SECURITIES AND EXCHANGE COMMISSION

Washington, D.C. 20549

FORM 8-K

CURRENT REPORT

Pursuant to Section 13 or 15(d) of the Securities Exchange Act of 1934

Date of Report (Date of earliest event reported): August 11, 2017

GLOBAL EAGLE ENTERTAINMENT INC.

(Exact name of registrant as specified in its charter)

 

Delaware   001-35176   27-4757800

(State or other jurisdiction of

incorporation)

  (Commission File Number)  

(I.R.S. Employer Identification

Number)

6100 Center Drive, Suite 1020, Los Angeles, CA 90045

(Address, including zip code, of principal executive offices)

(310) 437-6000

(Registrant’s telephone number, including area code)

Not Applicable

(Former name or former address, if changed since last report)

Check the appropriate box below if the Form 8-K filing is intended to simultaneously satisfy the filing obligation of the registrant under any of the following provisions (see General Instruction A.2. below):

☐ Written communications pursuant to Rule 425 under the Securities Act (17 CFR 230.425)

☐ Soliciting material pursuant to Rule 14a-12 under the Exchange Act (17 CFR 240.14a-12)

☐ Pre-commencement communications pursuant to Rule 14d-2(b) under the Exchange Act (17 CFR 240.14d-2(b))

☐ Pre-commencement communications pursuant to Rule 13e-4(c) under the Exchange Act (17 CFR 240.13e-4(c))

Indicate by check mark whether the registrant is an emerging growth company as defined in Rule 405 of the Securities Act of 1933 (§230.405 of this chapter) or Rule 12b-2 of the Securities Exchange Act of 1934 (§240.12b-2 of this chapter).

Emerging growth company ☐

If an emerging growth company, indicate by check mark if the registrant has elected not to use the extended transition period for complying with any new or revised financial accounting standards provided pursuant to Section 13(a) of the Exchange Act. ☐

 

 

 


Item 3.01    Notice of Delisting or Failure to Satisfy a Continued Listing Rule or Standard; Transfer of Listing.

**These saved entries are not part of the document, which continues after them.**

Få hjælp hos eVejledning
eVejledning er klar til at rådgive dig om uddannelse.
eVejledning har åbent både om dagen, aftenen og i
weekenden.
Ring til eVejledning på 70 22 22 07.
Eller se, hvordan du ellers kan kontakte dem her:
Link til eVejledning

On August 11, 2017, Global Eagle Entertainment Inc. (the “Company” or “we”) received a notification from the Listing Qualifications Department of The NASDAQ Stock Market LLC (“NASDAQ”) stating that the Company is in continued non-compliance with NASDAQ Listing Rule 5250(c)(1) because it has not yet filed its Quarterly Report on Form 10-Q for the fiscal quarter ended June 30, 2017 and remains delinquent in filing its Annual Report on Form 10-K for the fiscal year ended December 31, 2016 and its Quarterly Report on Form 10-Q for the fiscal quarter ended March 31, 2017. The NASDAQ letter has no immediate effect on the listing of the Company’s common stock on The NASDAQ Capital Market.

The Company previously submitted to NASDAQ the Company’s plan to regain compliance with the NASDAQ Listing Rule. NASDAQ has accepted that plan and granted the Company until September 12, 2017 to regain compliance. After that date, the Company may appeal any delisting determination to a NASDAQ Hearings Panel before a delisting occurs.

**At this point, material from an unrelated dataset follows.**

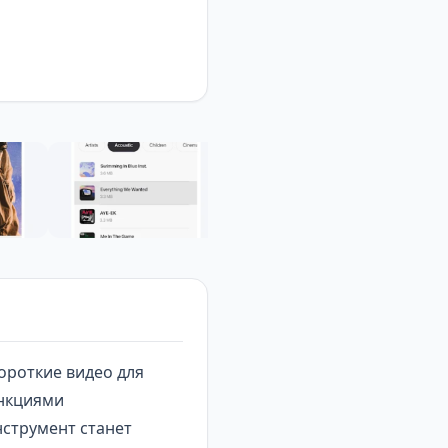
ороткие видео для
ункциями
нструмент станет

Item 7.01    Regulation FD Disclosure.

On August 16, 2017, the Company issued a press release announcing its receipt of the foregoing NASDAQ letter. We have attached a copy of that press release as Exhibit 99.1 hereto.

Item 9.01    Financial Statements and Exhibits.

(d) Exhibits

We incorporate by reference herein the Exhibit Index following the signature page to this Current Report on Form 8-K.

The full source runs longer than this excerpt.